By 1News

Blanket credits will be issued for students sitting NCEA for the third year in a row amid the ongoing challenges caused by Covid-19, the Government has announced on Wednesday.

It means every student sitting NCEA will receive one Learning Recognition Credit for every five credits they have earned.

The maximum extra credits a student can receive will be 10 at NCEA Level 1 and eight at levels 2 and 3.

The endorsement threshold for certificates at the merit and excellence level will also be lowered from 50 to 46.

The University Entrance requirement has also been reduced from at least 14 credits in each of three approved subjects, to 14 credits in each of two approved subjects and 12 credits in a third approved subject.

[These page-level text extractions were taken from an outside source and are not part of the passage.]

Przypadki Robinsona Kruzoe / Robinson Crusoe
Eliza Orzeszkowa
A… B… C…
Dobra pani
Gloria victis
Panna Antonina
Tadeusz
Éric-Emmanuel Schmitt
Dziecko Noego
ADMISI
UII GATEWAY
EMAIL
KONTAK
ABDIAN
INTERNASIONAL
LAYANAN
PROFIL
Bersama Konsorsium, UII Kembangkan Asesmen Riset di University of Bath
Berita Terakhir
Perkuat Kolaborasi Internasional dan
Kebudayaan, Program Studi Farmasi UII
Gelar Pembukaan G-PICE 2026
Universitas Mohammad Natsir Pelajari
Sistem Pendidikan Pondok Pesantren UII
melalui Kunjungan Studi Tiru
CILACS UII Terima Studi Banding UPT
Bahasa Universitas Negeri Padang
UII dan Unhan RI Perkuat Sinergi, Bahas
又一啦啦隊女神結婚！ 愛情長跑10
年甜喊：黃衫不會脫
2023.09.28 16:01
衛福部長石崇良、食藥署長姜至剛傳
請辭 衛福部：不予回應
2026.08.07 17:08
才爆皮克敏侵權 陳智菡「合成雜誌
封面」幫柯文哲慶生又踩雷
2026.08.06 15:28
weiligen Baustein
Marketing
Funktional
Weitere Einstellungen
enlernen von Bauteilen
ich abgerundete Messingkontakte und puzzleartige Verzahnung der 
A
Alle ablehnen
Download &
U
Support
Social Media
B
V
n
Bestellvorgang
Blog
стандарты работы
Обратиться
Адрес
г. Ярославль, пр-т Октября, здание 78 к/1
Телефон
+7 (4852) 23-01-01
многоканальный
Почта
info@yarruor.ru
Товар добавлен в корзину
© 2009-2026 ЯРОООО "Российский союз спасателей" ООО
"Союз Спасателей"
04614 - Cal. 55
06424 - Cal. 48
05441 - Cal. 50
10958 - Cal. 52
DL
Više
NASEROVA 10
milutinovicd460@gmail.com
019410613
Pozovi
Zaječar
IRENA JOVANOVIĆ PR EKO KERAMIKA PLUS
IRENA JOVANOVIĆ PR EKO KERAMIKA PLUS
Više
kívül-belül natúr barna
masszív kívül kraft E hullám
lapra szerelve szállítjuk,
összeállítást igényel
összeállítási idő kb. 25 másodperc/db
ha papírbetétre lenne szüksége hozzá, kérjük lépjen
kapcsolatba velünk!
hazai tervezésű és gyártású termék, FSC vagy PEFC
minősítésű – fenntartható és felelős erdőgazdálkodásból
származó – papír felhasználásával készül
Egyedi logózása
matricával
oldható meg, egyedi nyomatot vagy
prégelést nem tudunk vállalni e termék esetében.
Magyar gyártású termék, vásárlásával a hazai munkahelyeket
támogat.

The dates for end of year examinations remain unchanged, however.

“We have heard from schools how significant absences of students and teachers as a result of Covid-19 have had a substantial impact on teaching, learning and assessment in the first two terms," Associate Minister of Education Jan Tinetti said.

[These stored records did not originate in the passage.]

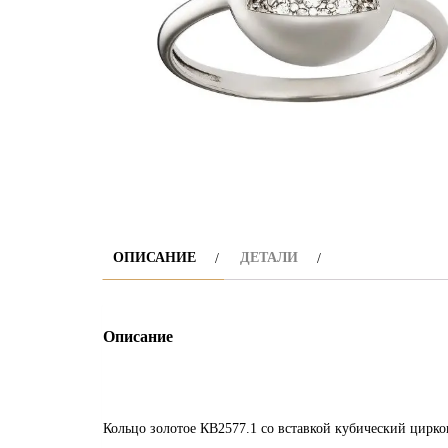
ОПИСАНИЕ
ДЕТАЛИ
Описание
Кольцо золотое КВ2577.1 со вставкой кубический циркон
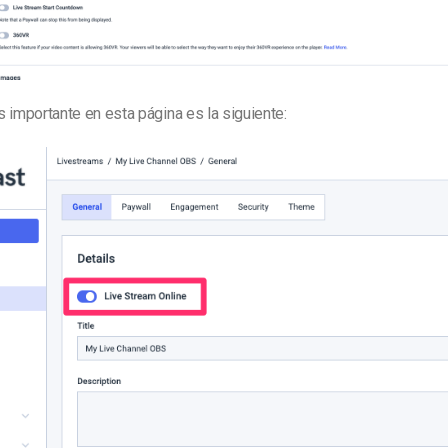
 importante en esta página es la siguiente:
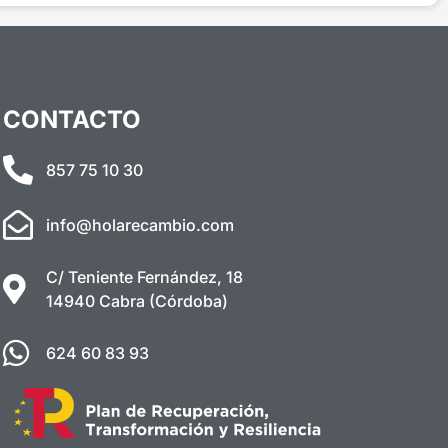
CONTACTO
857 75 10 30
info@holarecambio.com
C/ Teniente Fernández, 18
14940 Cabra (Córdoba)
624 60 83 93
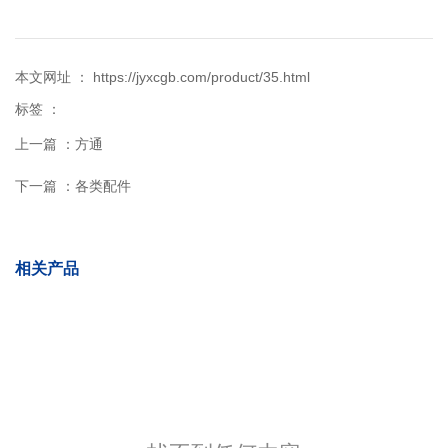
本文网址 ： https://jyxcgb.com/product/35.html
标签 ：
上一篇 ：
方通
下一篇 ：
各类配件
相关产品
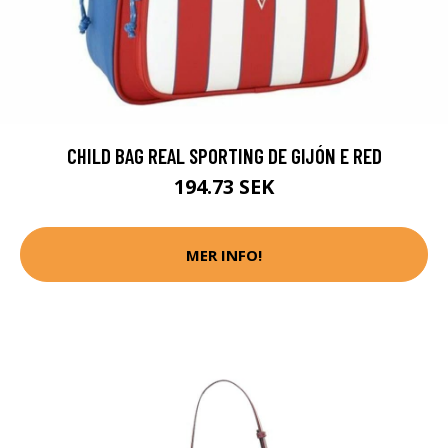
CHILD BAG REAL SPORTING DE GIJÓN E RED
194.73 SEK
MER INFO!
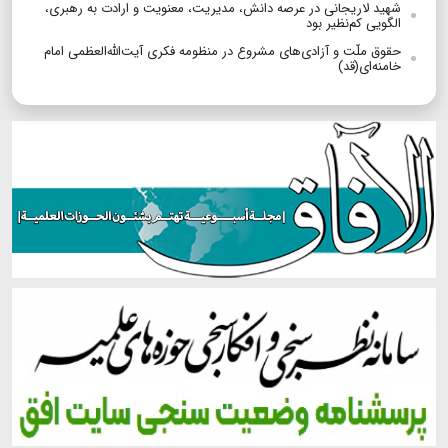
شهید لاریجانی در عرصه دانش، مدیریت، معنویت و ارادت به رهبری،
الگویی کم‌نظیر بود
حقوق ملّت و آزادی‌های مشروع در منظومه فکری آیت‌الله‌العظمی امام
خامنه‌ای(قد)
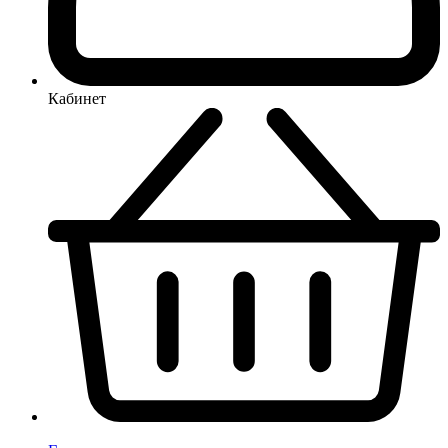
Кабинет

“These changes are designed to recognise the disruption and provide relief for students, while preserving the integrity of NCEA and the learning it represents."

It comes as the Ministry of Education considers additional support for students to do "catch-up learning" to complete their qualifications before leaving school.

"Where that learning extends into 2023, NZQA will facilitate students being awarded their qualification earlier in the year. This means students who need additional credits can return to school for the time required to achieve those credits; and will then be awarded their qualification," Tinetti said.

But National Party education spokesperson Erica Stanford said the Government's announcement sets a “dangerous precedent” which is "setting our kids up to fail".

“This is the third year in a row that NCEA has been watered down, showing this Government has no other solution other than simply lowering the bar. This raises serious questions about student achievement levels and our ability to measure progress,” Stanford said.

“There is no denying that schools and students have been impacted by Covid-19 and winter illnesses, but simply lowering the bar and making it easier to pass is not the answer. It’s doing students a disservice and is setting our kids up to fail.”

Stanford called on the Government to instead turn their focus towards “turning around flailing standards by getting kids back into the classroom and focusing on the basics, rather than issuing free credits to cover up the stark reality of plummeting standards and dismal attendance”.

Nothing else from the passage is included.